**WORK ITEM:**
Skip the pictures and repeat each line of the data exactly.

[Page images and extracted text]
========

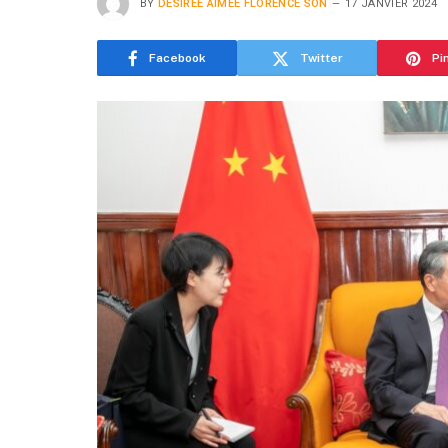
BY
DESIREE AIMEE FLORENCE SON
17 JANVIER 2024
Facebook
Twitter
Pi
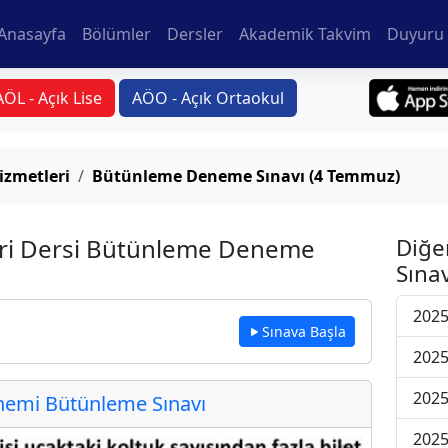
Anasayfa
Bölümler
Dersler
Akademik Takvim
Duyuru 
AÖL - Açık Lise
AÖO - Açık Ortaokul
izmetleri
Bütünleme Deneme Sınavı (4 Temmuz)
eri Dersi Bütünleme Deneme
Diğe
Sınav
202
Sınava Başla
202
202
emi Bütünleme Sınavı
202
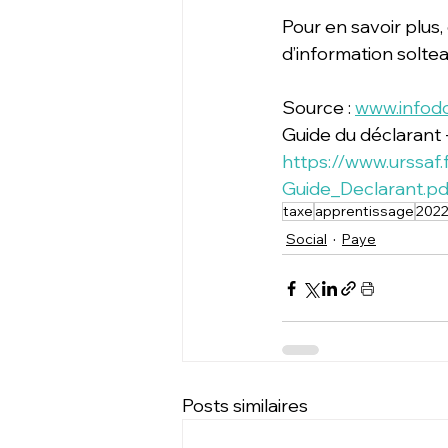
Pour en savoir plus,
d’information soltea.
Source : 
www.infod
Guide du déclaran
https://www.urssaf.
Guide_Declarant.pd
taxe
apprentissage
202
Social
Paye
Posts similaires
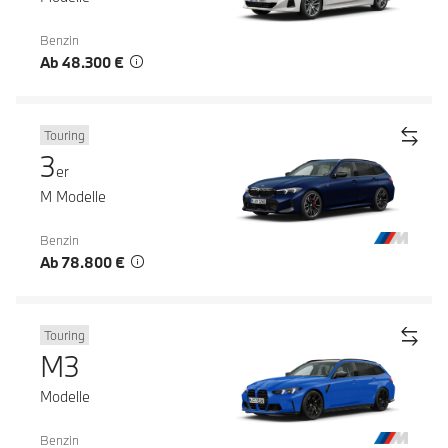
Benzin
Ab 48.300 €
Touring
3
er
M Modelle
Benzin
Ab 78.800 €
Touring
M3
Modelle
Benzin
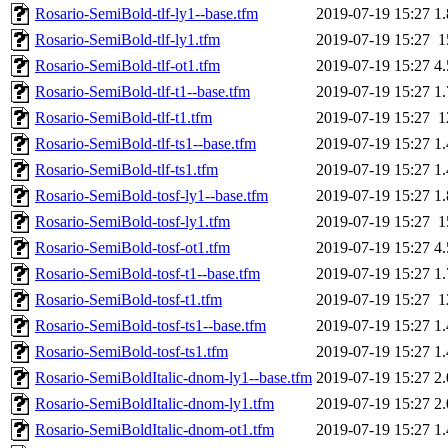
Rosario-SemiBold-tlf-ly1--base.tfm
2019-07-19 15:27
1
Rosario-SemiBold-tlf-ly1.tfm
2019-07-19 15:27
1
Rosario-SemiBold-tlf-ot1.tfm
2019-07-19 15:27
4
Rosario-SemiBold-tlf-t1--base.tfm
2019-07-19 15:27
1
Rosario-SemiBold-tlf-t1.tfm
2019-07-19 15:27
1
Rosario-SemiBold-tlf-ts1--base.tfm
2019-07-19 15:27
1
Rosario-SemiBold-tlf-ts1.tfm
2019-07-19 15:27
1
Rosario-SemiBold-tosf-ly1--base.tfm
2019-07-19 15:27
1
Rosario-SemiBold-tosf-ly1.tfm
2019-07-19 15:27
1
Rosario-SemiBold-tosf-ot1.tfm
2019-07-19 15:27
4
Rosario-SemiBold-tosf-t1--base.tfm
2019-07-19 15:27
1
Rosario-SemiBold-tosf-t1.tfm
2019-07-19 15:27
1
Rosario-SemiBold-tosf-ts1--base.tfm
2019-07-19 15:27
1
Rosario-SemiBold-tosf-ts1.tfm
2019-07-19 15:27
1
Rosario-SemiBoldItalic-dnom-ly1--base.tfm
2019-07-19 15:27
2
Rosario-SemiBoldItalic-dnom-ly1.tfm
2019-07-19 15:27
2
Rosario-SemiBoldItalic-dnom-ot1.tfm
2019-07-19 15:27
1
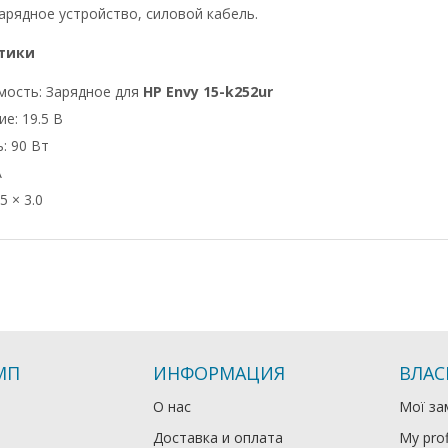
арядное устройство, силовой кабель.
тики
мость: Зарядное для
HP Envy 15-k252ur
е: 19.5 В
: 90 Вт
А
5 × 3.0
МП
ИНФОРМАЦИЯ
ВЛАС
О нас
Мої за
Доставка и оплата
My prof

========

**EXPECTED ANSWER:**
BY
DESIREE AIMEE FLORENCE SON
17 JANVIER 2024
Facebook
Twitter
Pi
Anasayfa
Bölümler
Dersler
Akademik Takvim
Duyuru 
AÖL - Açık Lise
AÖO - Açık Ortaokul
izmetleri
Bütünleme Deneme Sınavı (4 Temmuz)
eri Dersi Bütünleme Deneme
Diğe
Sınav
202
Sınava Başla
202
202
emi Bütünleme Sınavı
202
Pour en savoir plus,
d’information soltea.
Source : 
www.infod
Guide du déclaran
https://www.urssaf.
Guide_Declarant.pd
taxe
apprentissage
202
Social
Paye
Posts similaires
Benzin
Ab 48.300 €
Touring
3
er
M Modelle
Benzin
Ab 78.800 €
Touring
M3
Modelle
Benzin
Rosario-SemiBold-tlf-ly1--base.tfm
2019-07-19 15:27
1
Rosario-SemiBold-tlf-ly1.tfm
2019-07-19 15:27
1
Rosario-SemiBold-tlf-ot1.tfm
2019-07-19 15:27
4
Rosario-SemiBold-tlf-t1--base.tfm
2019-07-19 15:27
1
Rosario-SemiBold-tlf-t1.tfm
2019-07-19 15:27
1
Rosario-SemiBold-tlf-ts1--base.tfm
2019-07-19 15:27
1
Rosario-SemiBold-tlf-ts1.tfm
2019-07-19 15:27
1
Rosario-SemiBold-tosf-ly1--base.tfm
2019-07-19 15:27
1
Rosario-SemiBold-tosf-ly1.tfm
2019-07-19 15:27
1
Rosario-SemiBold-tosf-ot1.tfm
2019-07-19 15:27
4
Rosario-SemiBold-tosf-t1--base.tfm
2019-07-19 15:27
1
Rosario-SemiBold-tosf-t1.tfm
2019-07-19 15:27
1
Rosario-SemiBold-tosf-ts1--base.tfm
2019-07-19 15:27
1
Rosario-SemiBold-tosf-ts1.tfm
2019-07-19 15:27
1
Rosario-SemiBoldItalic-dnom-ly1--base.tfm
2019-07-19 15:27
2
Rosario-SemiBoldItalic-dnom-ly1.tfm
2019-07-19 15:27
2
Rosario-SemiBoldItalic-dnom-ot1.tfm
2019-07-19 15:27
1
арядное устройство, силовой кабель.
тики
мость: Зарядное для
HP Envy 15-k252ur
е: 19.5 В
: 90 Вт
А
5 × 3.0
МП
ИНФОРМАЦИЯ
ВЛАС
О нас
Мої за
Доставка и оплата
My prof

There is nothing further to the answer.